Mustapha Abdoun sur Années en parenthèses 2020-2022


Le film documentaire sur la pandémie du Corona de HEJER CHARF est à la fois un film esthétiquement et émotionnellement puissant, offrant une perspective unique et précieuse sur l'un des événements les plus importants de notre époque, LE COVID 19.

Du point de vue esthétique, le documentaire utilise une variété de techniques de réalisation pour raconter une histoire complexe et nuancée. Les images d'archives sont habilement intégrées, avec un montage fluide et efficace, pour donner vie aux événements clés de la pandémie, tandis que les témoignages et les interviews ajoutent une dimension supplémentaire à l'émotion et à l'authenticité.

Les prises de vue sont magnifiques et éloquentes, avec des plans larges des forêts canadiennes, déployant des couleurs à nulles autres pareilles. L’esthétique de ces majestueuses forêts n’est pas fortuite et s’intègre parfaitement dans le narratif du film pour rappeler à cette humanité consumériste, prétentieuse, dévastatrice et prédatrice les dons que la nature nous a confiée risque de disparaitre avec la course au profit des multinationales, faisant fi du bien être des générations futures. En somme un crime contre l’humanité. 

Mais dans son déroulement, le film de HEJER CHARF au-delà la pandémie alerte sur les dérives de nos contemporains quant à leurs actions, conscientes ou inconscientes, dévastatrices de la nature et de la planète.

Mais que reproche-t-on à la nature ? De respirer ? De vaquer à ses occupations naturelles qui préexistaient à l'émergence de cette humanité triomphante, conquérante, égoïste et destructrice. 

Choc des symboles, contradictions de la religiosité moderne… À juste titre préoccupée d’écologie et de protection de l’environnement, la conscience contemporaine avait fini, dans sa forme candide - ou extrême - à considérer la Terre comme une fragile victime de l’Homme. « Sauvez la planète » : le slogan utile comporte aussi sa part de naïveté.

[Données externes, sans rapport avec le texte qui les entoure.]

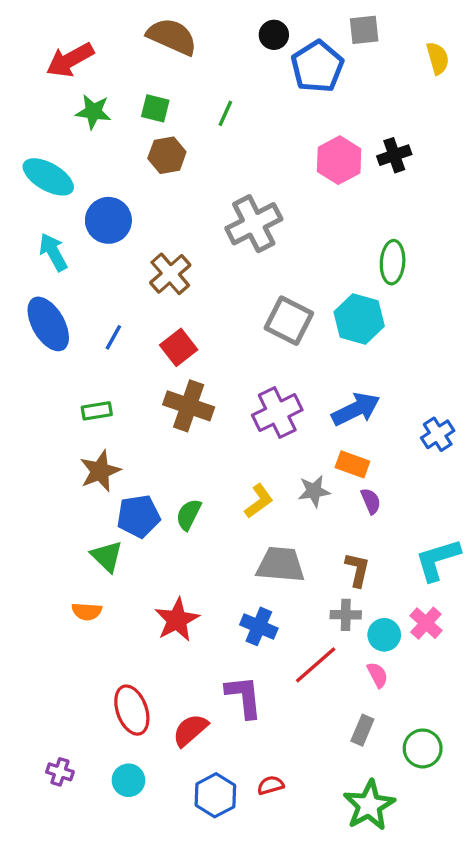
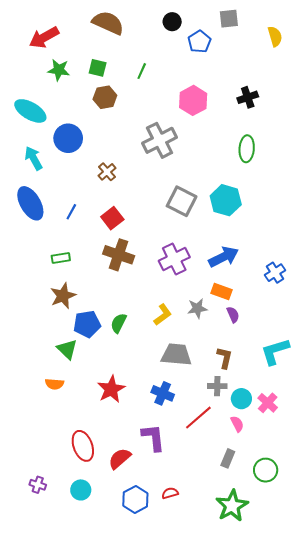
blue pentagon: (317, 67) -> (199, 42), size x0.7
pink hexagon: (339, 160) -> (193, 100), moved
green ellipse: (393, 262) -> (247, 149), moved
brown cross: (170, 274) -> (107, 172), size x0.7
pink cross: (426, 623) -> (268, 403), moved

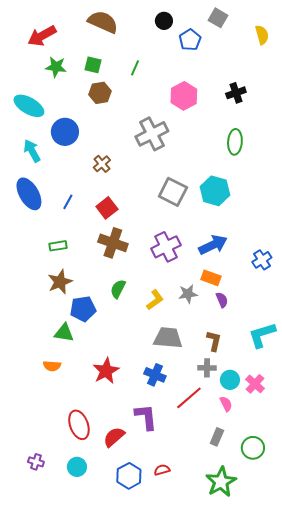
gray square: (229, 19) -> (218, 18), turned 36
green semicircle: (119, 323) -> (118, 289), moved
green triangle: (67, 349) -> (64, 333), turned -35

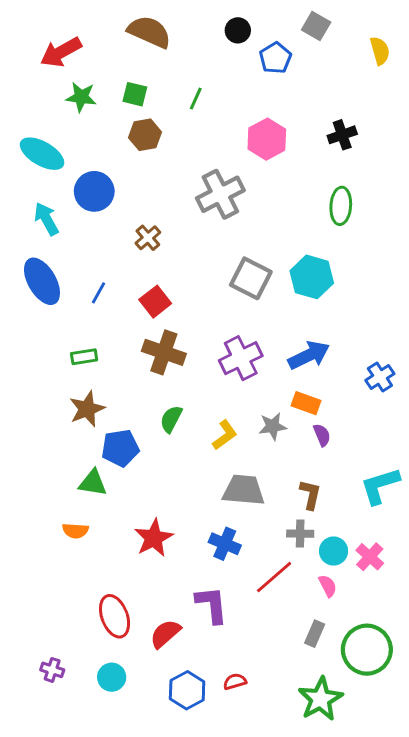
green circle: (253, 448) -> (367, 650), size x1.5

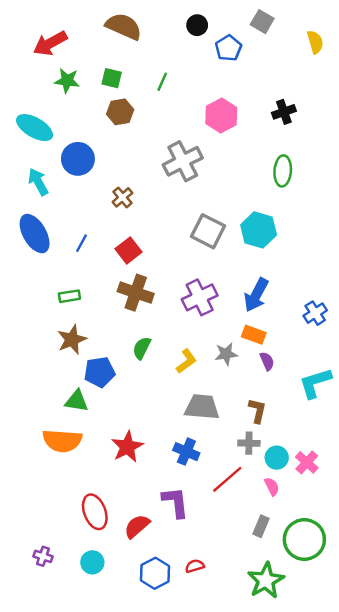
blue arrow: (309, 355) -> (256, 295), turned 144
cyan L-shape: (380, 486) -> (315, 383), moved
orange semicircle: (75, 531) -> (62, 441), size x1.8

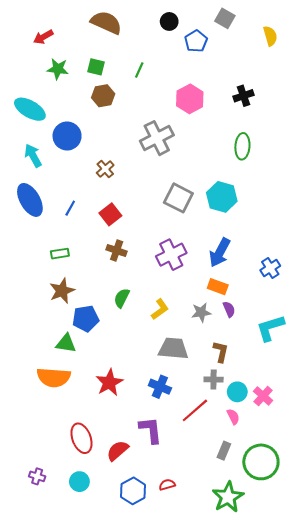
red arrow: (50, 43) -> (43, 37), size x0.7
brown cross: (136, 293) -> (117, 250), size x0.7
gray star: (226, 354) -> (201, 312), moved

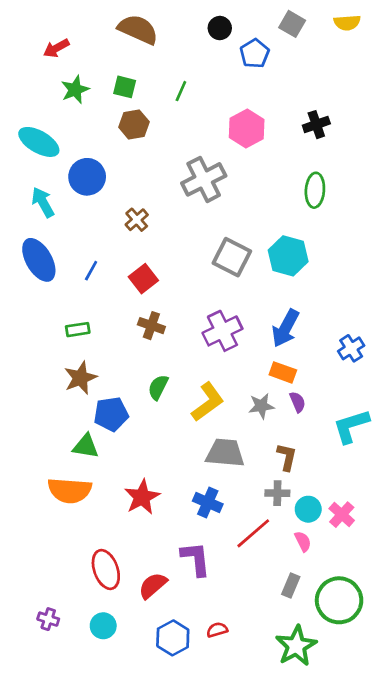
yellow semicircle: (270, 36) -> (347, 23), moved, turned 102
green star: (58, 69) -> (75, 90), turned -30
yellow L-shape: (160, 309) -> (208, 402), size x1.4

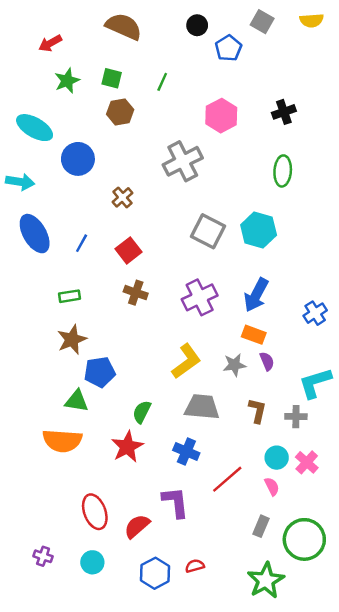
cyan arrow: (43, 202) -> (20, 182), moved, turned 128
green semicircle: (158, 387) -> (142, 412), moved
gray cross: (277, 493) -> (296, 417), moved

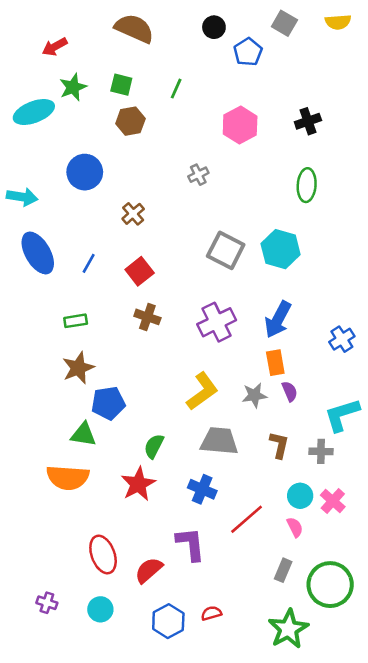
cyan ellipse: (35, 128) -> (34, 112), moved, turned -51
gray cross: (183, 161) -> (198, 175), size x0.5
orange rectangle: (254, 335) -> (275, 363), turned 60

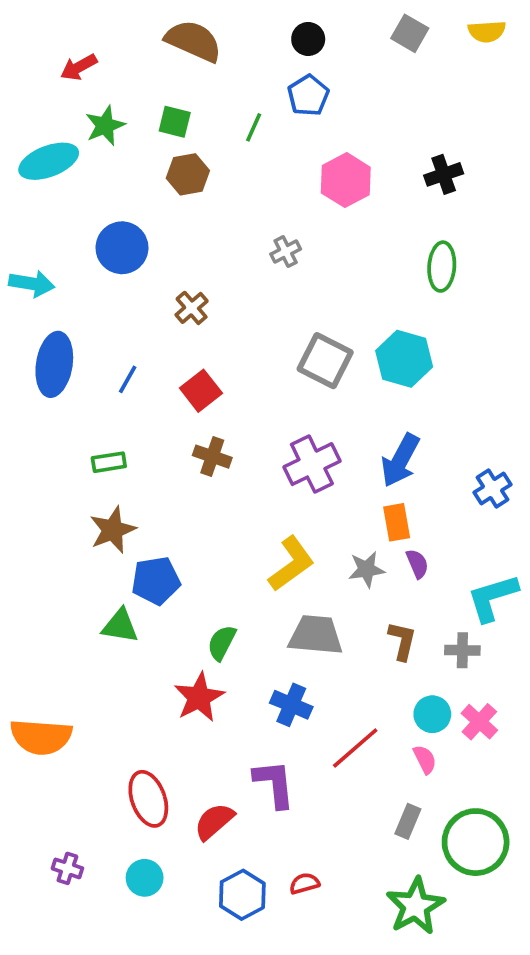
blue pentagon: (248, 52) -> (308, 95), moved
blue ellipse: (38, 253) -> (54, 364), turned 39
orange semicircle: (68, 477) -> (41, 737), moved

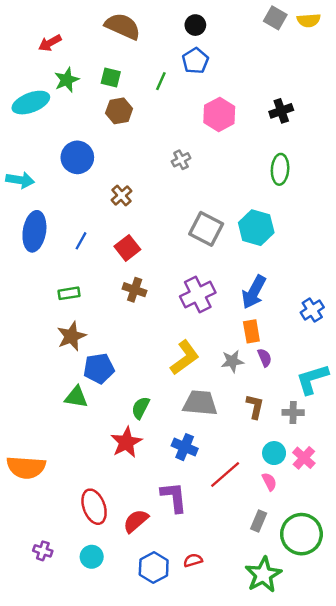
gray square: (410, 33) -> (275, 18), moved

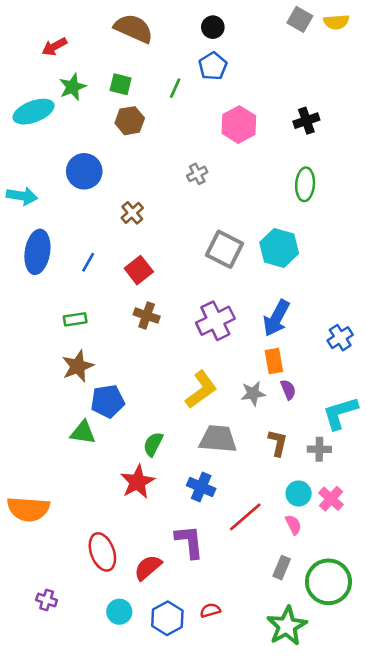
cyan circle: (92, 557) -> (119, 612), moved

Ce qu’il faut sauver, en fait, ce sont les hommes menacés par la dégradation de leur environnement et non la Terre qui a survécu, telle une force indifférente, à des traumatismes autrement plus brutaux.  

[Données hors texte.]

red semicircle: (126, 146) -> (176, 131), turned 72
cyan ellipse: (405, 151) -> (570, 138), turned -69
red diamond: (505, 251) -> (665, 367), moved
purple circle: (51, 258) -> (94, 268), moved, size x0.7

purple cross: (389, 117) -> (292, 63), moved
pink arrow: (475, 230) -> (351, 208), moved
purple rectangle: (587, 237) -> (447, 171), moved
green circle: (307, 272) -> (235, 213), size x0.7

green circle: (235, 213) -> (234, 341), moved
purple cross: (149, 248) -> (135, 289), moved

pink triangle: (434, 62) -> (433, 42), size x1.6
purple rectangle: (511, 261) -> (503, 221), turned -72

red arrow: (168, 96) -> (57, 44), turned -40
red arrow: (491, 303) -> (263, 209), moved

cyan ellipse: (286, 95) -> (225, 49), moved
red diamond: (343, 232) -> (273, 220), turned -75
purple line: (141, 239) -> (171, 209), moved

Quelle inversion des valeurs et quelle confusion sous-tendue par un anthropomorphisme frisant le ridicule. L’idée contemporaine suppose qu’il y a au centre HOMO SAPIENS et tout le reste autour, en décor, en garniture, en cohortes de l’humain, divinité sur son piédestal. Or la nature est bien davantage qu’un « environnement ». Elle préexistait à Homo sapiens et vaut par elle-même, en dehors de toute utilité ou agrément pour une espèce élue. Élue par qui ? Par elle-même. Au-delà de toute misanthropie, la remise en question de l’anthropocentrisme, qui ne fut jamais une garantie de bienveillance et de compassion au sein de l’espèce. Que celui qui en doute daigne ouvrir un livre d’histoire ! Il se convaincra bien vite que

si « l’homme est un loup pour l’homme», cette comparaison, faite par d’autres, n’est insultante que pour les loups.

En somme, le film documentaire de HEJER CHARF sur la pandémie du Corona est à la fois un film esthétiquement et émotionnellement puissant, offrant une perspective unique et précieuse qui s’inscrit dans un témoignage que les générations futures découvriront. Ils verront les erreurs qu’ont commises leurs prédécesseurs, à l’ère de L’ANTHROPOCENE.